◆ **Assignment**
Search the records for "full" and copy each line that holds it.

(Dataset records)
######

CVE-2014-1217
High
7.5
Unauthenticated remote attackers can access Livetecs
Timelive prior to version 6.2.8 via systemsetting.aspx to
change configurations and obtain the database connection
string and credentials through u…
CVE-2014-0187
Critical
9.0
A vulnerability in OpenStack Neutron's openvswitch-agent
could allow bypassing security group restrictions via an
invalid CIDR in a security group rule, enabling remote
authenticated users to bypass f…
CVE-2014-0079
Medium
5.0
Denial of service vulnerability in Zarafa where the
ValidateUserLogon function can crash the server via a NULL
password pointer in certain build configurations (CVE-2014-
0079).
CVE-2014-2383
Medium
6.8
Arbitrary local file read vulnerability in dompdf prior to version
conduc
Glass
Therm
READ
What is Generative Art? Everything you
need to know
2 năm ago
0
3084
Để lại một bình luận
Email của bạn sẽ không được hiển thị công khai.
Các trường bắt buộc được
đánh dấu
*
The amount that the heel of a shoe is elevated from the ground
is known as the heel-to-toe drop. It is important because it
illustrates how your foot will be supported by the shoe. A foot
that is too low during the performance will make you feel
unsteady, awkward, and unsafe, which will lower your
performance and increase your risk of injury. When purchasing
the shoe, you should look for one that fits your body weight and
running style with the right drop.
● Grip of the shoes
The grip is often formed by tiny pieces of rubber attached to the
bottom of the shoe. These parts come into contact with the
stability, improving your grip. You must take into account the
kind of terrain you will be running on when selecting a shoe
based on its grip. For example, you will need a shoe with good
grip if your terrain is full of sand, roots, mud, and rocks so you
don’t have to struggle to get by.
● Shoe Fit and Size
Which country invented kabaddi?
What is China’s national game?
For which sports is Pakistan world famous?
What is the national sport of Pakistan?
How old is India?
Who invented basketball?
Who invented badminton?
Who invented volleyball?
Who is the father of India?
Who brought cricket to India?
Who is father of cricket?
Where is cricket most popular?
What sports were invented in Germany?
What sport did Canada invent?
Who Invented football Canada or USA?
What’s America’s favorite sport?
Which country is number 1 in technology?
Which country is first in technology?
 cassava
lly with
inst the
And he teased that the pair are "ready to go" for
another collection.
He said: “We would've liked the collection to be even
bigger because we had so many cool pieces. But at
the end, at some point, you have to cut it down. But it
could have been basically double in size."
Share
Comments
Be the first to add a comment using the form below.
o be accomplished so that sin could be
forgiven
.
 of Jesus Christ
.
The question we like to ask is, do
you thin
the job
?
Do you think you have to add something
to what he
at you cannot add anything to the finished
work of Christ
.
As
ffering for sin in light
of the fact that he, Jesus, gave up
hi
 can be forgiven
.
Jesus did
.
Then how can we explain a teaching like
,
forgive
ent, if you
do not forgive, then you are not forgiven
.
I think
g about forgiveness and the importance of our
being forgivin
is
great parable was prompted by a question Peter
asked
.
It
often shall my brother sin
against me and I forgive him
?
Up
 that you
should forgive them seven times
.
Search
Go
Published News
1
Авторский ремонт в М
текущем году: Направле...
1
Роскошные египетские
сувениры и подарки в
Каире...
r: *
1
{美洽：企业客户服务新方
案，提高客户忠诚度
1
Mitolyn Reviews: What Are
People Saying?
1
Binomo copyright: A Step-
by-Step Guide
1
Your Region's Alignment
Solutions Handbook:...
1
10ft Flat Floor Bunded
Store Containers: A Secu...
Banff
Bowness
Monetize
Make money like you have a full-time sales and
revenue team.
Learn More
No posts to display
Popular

######

◆ **Your solution**
grip if your terrain is full of sand, roots, mud, and rocks so you
Make money like you have a full-time sales and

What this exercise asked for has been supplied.